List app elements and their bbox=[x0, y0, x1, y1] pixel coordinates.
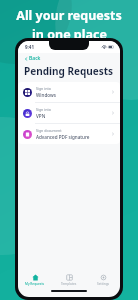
staticText: Sign document bbox=[36, 128, 62, 133]
button[interactable]: Settings bbox=[86, 270, 120, 290]
button[interactable]: Templates bbox=[52, 270, 86, 290]
staticText: Sign into bbox=[36, 86, 51, 91]
staticText: VPN bbox=[36, 113, 46, 119]
staticText: Templates bbox=[61, 282, 77, 286]
staticText: Windows bbox=[36, 92, 56, 98]
staticText: Settings bbox=[97, 282, 110, 286]
staticText: Pending Requests bbox=[24, 64, 114, 78]
button[interactable]: Sign into bbox=[18, 82, 120, 103]
button[interactable]: Back bbox=[18, 53, 49, 63]
staticText: Advanced PDF signature bbox=[36, 134, 90, 140]
staticText: in one place bbox=[32, 26, 107, 43]
button[interactable]: Sign document bbox=[18, 124, 120, 144]
staticText: 9:41 bbox=[25, 44, 34, 50]
button[interactable]: My Requests bbox=[18, 270, 52, 290]
button[interactable]: Sign into bbox=[18, 103, 120, 124]
staticText: Sign into bbox=[36, 107, 51, 112]
staticText: My Requests bbox=[25, 282, 45, 286]
staticText: Back bbox=[29, 55, 41, 62]
staticText: All your requests bbox=[16, 7, 122, 24]
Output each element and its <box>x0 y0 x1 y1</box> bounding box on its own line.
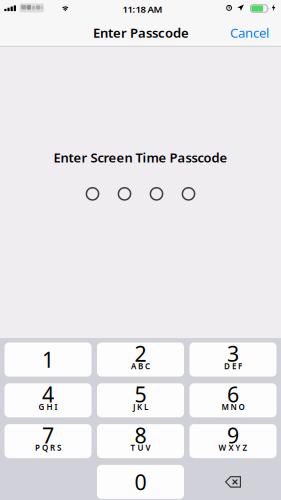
staticText: G H I <box>38 402 58 412</box>
button[interactable]: 7 <box>4 424 92 458</box>
staticText: 1 <box>42 345 54 374</box>
staticText: T U V <box>130 442 150 453</box>
staticText: Enter Screen Time Passcode <box>54 149 228 166</box>
staticText: 9 <box>227 421 239 449</box>
button[interactable]: 8 <box>97 424 184 458</box>
staticText: 4 <box>42 380 54 408</box>
button[interactable]: 1 <box>4 342 92 376</box>
staticText: Enter Passcode <box>93 24 189 42</box>
staticText: J K L <box>133 402 148 412</box>
staticText: 3 <box>227 339 239 368</box>
staticText: W X Y Z <box>218 442 248 453</box>
staticText: M N O <box>222 402 244 412</box>
button[interactable]: Delete <box>190 465 276 499</box>
staticText: A B C <box>131 361 150 371</box>
staticText: 11:18 AM <box>122 3 162 15</box>
staticText: 6 <box>227 380 239 408</box>
staticText: 8 <box>134 421 146 449</box>
button[interactable]: 5 <box>97 383 184 417</box>
staticText: 7 <box>42 421 54 449</box>
button[interactable]: 2 <box>97 342 184 376</box>
button[interactable]: 0 <box>97 465 184 499</box>
button[interactable]: 6 <box>190 383 276 417</box>
button[interactable]: 9 <box>190 424 276 458</box>
staticText: D E F <box>224 361 242 371</box>
staticText: 0 <box>134 468 146 496</box>
staticText: 5 <box>134 380 146 408</box>
button[interactable]: Cancel <box>220 18 281 48</box>
button[interactable]: 4 <box>4 383 92 417</box>
staticText: 2 <box>134 339 146 368</box>
staticText: Cancel <box>230 24 269 42</box>
staticText: P Q R S <box>35 442 61 453</box>
button[interactable]: 3 <box>190 342 276 376</box>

Directions for this task: Look through the entries. Copy out each line with "Settings" in it.

Answer area:
button[interactable]: Settings bbox=[86, 270, 120, 290]
staticText: Settings bbox=[97, 282, 110, 286]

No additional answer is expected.